[Records for this task — start]
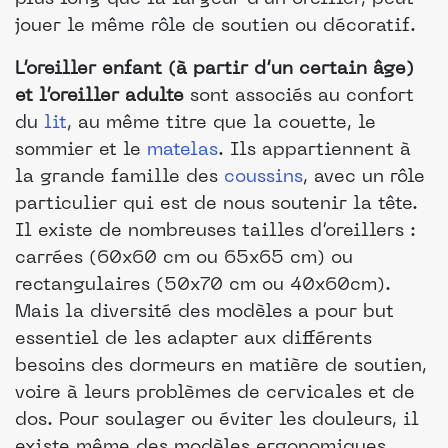
jouer le même rôle de soutien ou décoratif.
L’oreiller enfant (à partir d’un certain âge)
et l’oreiller adulte
sont associés au confort
du
lit
, au même titre que la couette, le
sommier et le
matelas
. Ils appartiennent à
la grande famille des
coussins
, avec un rôle
particulier qui est de nous soutenir la tête.
Il existe de nombreuses tailles d’oreillers :
carrées (60x60 cm ou 65x65 cm) ou
rectangulaires (50x70 cm ou 40x60cm).
Mais la diversité des modèles a pour but
essentiel de les adapter aux différents
besoins des dormeurs en matière de soutien,
voire à leurs problèmes de cervicales et de
dos. Pour soulager ou éviter les douleurs, il
existe même des modèles ergonomiques,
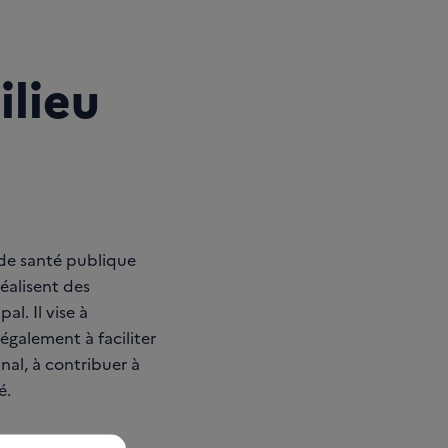
ilieu
 de santé publique
réalisent des
al. Il vise à
également à faciliter
inal, à contribuer à
é.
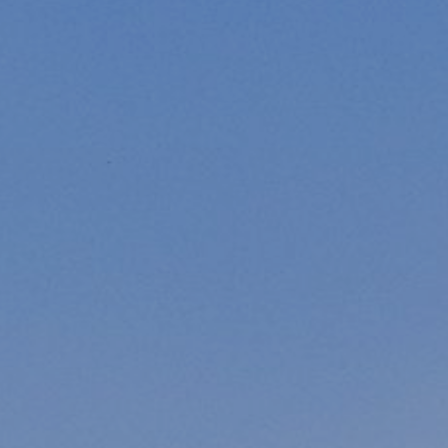
Modificar cookies
Técnicas y funcionales
Siempre activas
Este sitio web utiliza Cookies propias para recopilar
información con la finalidad de mejorar nuestros servicios.
Si continua navegando, supone la aceptación de la
instalación de las mismas. El usuario tiene la posibilidad
de configurar su navegador pudiendo, si así lo desea,
impedir que sean instaladas en su disco duro, aunque
deberá tener en cuenta que dicha acción podrá ocasionar
dificultades de navegación de la página web.
Analíticas y personalización
Permiten realizar el seguimiento y análisis del
comportamiento de los usuarios de este sitio web. La
información recogida mediante este tipo de cookies se
utiliza en la medición de la actividad de la web para la
elaboración de perfiles de navegación de los usuarios con
el fin de introducir mejoras en función del análisis de los
datos de uso que hacen los usuarios del servicio. Permiten
guardar la información de preferencia del usuario para
mejorar la calidad de nuestros servicios y para ofrecer una
mejor experiencia a través de productos recomendados.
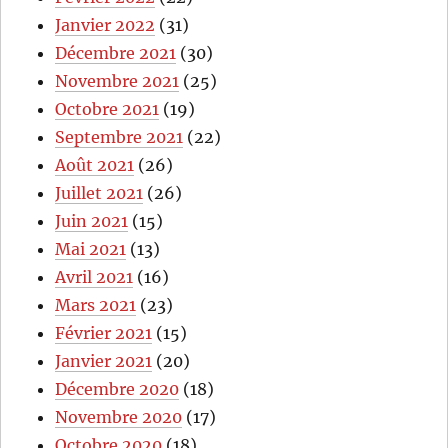
Janvier 2022
(31)
Décembre 2021
(30)
Novembre 2021
(25)
Octobre 2021
(19)
Septembre 2021
(22)
Août 2021
(26)
Juillet 2021
(26)
Juin 2021
(15)
Mai 2021
(13)
Avril 2021
(16)
Mars 2021
(23)
Février 2021
(15)
Janvier 2021
(20)
Décembre 2020
(18)
Novembre 2020
(17)
Octobre 2020
(18)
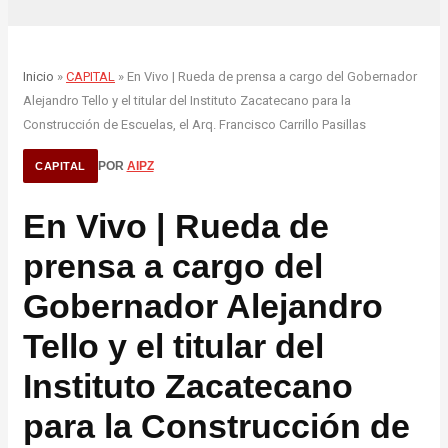
Inicio
»
CAPITAL
» En Vivo | Rueda de prensa a cargo del Gobernador
Alejandro Tello y el titular del Instituto Zacatecano para la
Construcción de Escuelas, el Arq. Francisco Carrillo Pasillas
POR
AIPZ
CAPITAL
En Vivo | Rueda de
prensa a cargo del
Gobernador Alejandro
Tello y el titular del
Instituto Zacatecano
para la Construcción de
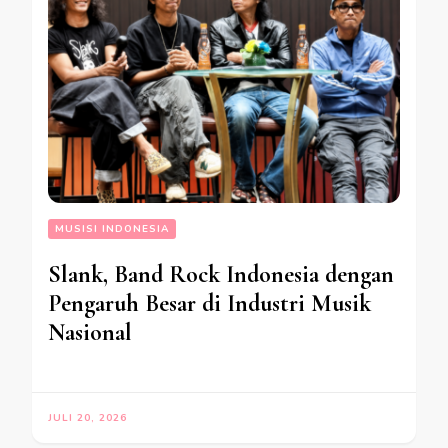
MUSISI INDONESIA
Slank, Band Rock Indonesia dengan
Pengaruh Besar di Industri Musik
Nasional
JULI 20, 2026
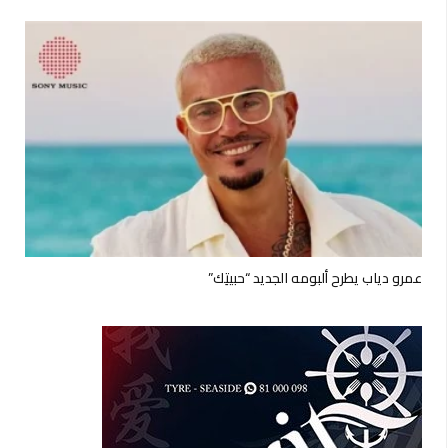
عمرو دياب يطرح ألبومه الجديد “حبيتِك”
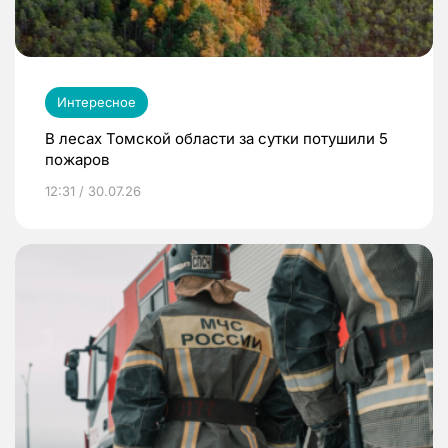
Интересное
В лесах Томской области за сутки потушили 5
пожаров
12:31 / 30.07.26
[Records for this task — finish]
Activity:
Go through the entries above and copy each line with "sitio" in it.

Exercise solution:
Este sitio web utiliza Cookies propias para recopilar
comportamiento de los usuarios de este sitio web. La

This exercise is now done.